Absolutely--do you think the problem is just a matter of judging? It seems to me that many ballroom performers focus so much on technique in their practice sessions that when it comes time to perform, they're still focused more or less entirely on technique--turning the performance into what I would call a practice. A lot of the judges I've talked to say the same thing you've said--that they're looking for emotional content, not just technical precision.

To me, technical practice or repetition is there to create a muscle memory that would make the conscious focus on technique more or less irrelevant. (I'm overstating to make a point). Performance would be about performance.

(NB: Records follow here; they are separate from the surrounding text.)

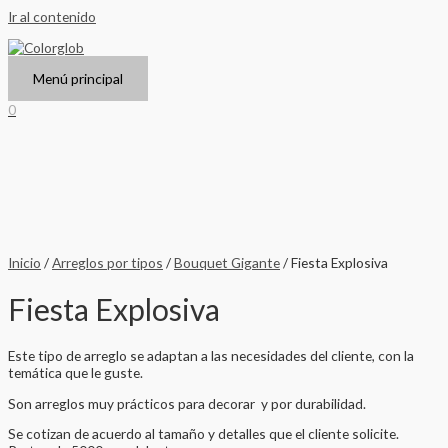
Ir al contenido
Menú principal
0
Inicio
/
Arreglos por tipos
/
Bouquet Gigante
/ Fiesta Explosiva
Fiesta Explosiva
Este tipo de arreglo se adaptan a las necesidades del cliente, con la
temática que le guste.
Son arreglos muy prácticos para decorar y por durabilidad.
Se cotizan de acuerdo al tamaño y detalles que el cliente solicite.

I judge my own performances by my focus on intention and objective, however, not by what I feel. Your feeling is internal and subjective--the audience can't see you feel, nor do they want to. They want to see you do something, and they want to see you do something big! It sounds to me from your description of your tango that it was about the control of your partner--so that your objective throughout is to subject an unruly inferior to your will, prevent her from fully realizing her freedom. That's a strong objective that makes for a powerful relationship, and it's no wonder the audience caught fire seeing it happen.

When you have a strong and consistent relationship and objective, how you feel as you employ different strategies (read "steps" or "patterns") to achieve that objective will change with the specific dynamics of the relationship. You may not always be "angry," but at times find yourself "surprised," "bemused," even seized with "desire." The complex shifting of your emotion will, in my view, create subtle shadings in the dance that will ensure that no two performances will ever be exactly alike, keeping it alive. The hardest thing in doing something over again is not looking for a repeat of a previous performance, not trying to create another similar moment.

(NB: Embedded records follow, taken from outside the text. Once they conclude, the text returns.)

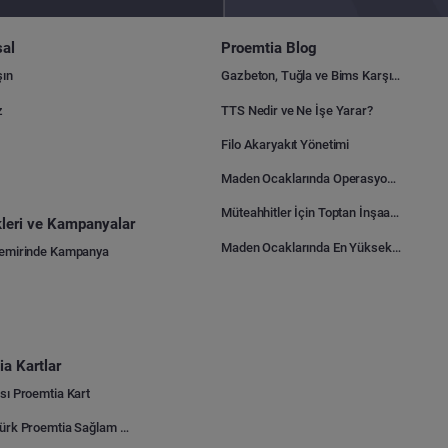
al
Proemtia Blog
şın
Gazbeton, Tuğla ve Bims Karşılaştırması: Hangisi Daha Avantajlı?
z
TTS Nedir ve Ne İşe Yarar?
Filo Akaryakıt Yönetimi
Maden Ocaklarında Operasyonel Verimlilik Nasıl Arttırılır?
Müteahhitler İçin Toptan İnşaat Malzemesi Satın Alma Rehberi
ikleri ve Kampanyalar
Maden Ocaklarında En Yüksek Gider Kalemleri Nelerdir?
Demirinde Kampanya
a Kartlar
sı Proemtia Kart
Kuveyt Türk Proemtia Sağlam Bayi Kart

When you're focused in that way, you don't think consciously about your technique. Any more than an actor thinks about projection, or breath control, or where to throw focus. You hope that you've done it enough that these things become unconscious. If they're not--if you have to think about them--then your thinking about them will be telegraphed and distract from the actual performance.

Of course, after a lot of focusing on drama, even that can become a bit of routine. And let me say from my own experience, there's nothing quite so humbling as finding yourself on stage thinking about whether you're going to have a ham sandwich or a pastrami on rye while auto-pilot goes on and on about getting to nunneries and bare bodkins (can I say that on DF?) and rogues and peasant slaves--and being told, with quite genuine enthusiasm, by everyone after the show, "I've never seen you better!"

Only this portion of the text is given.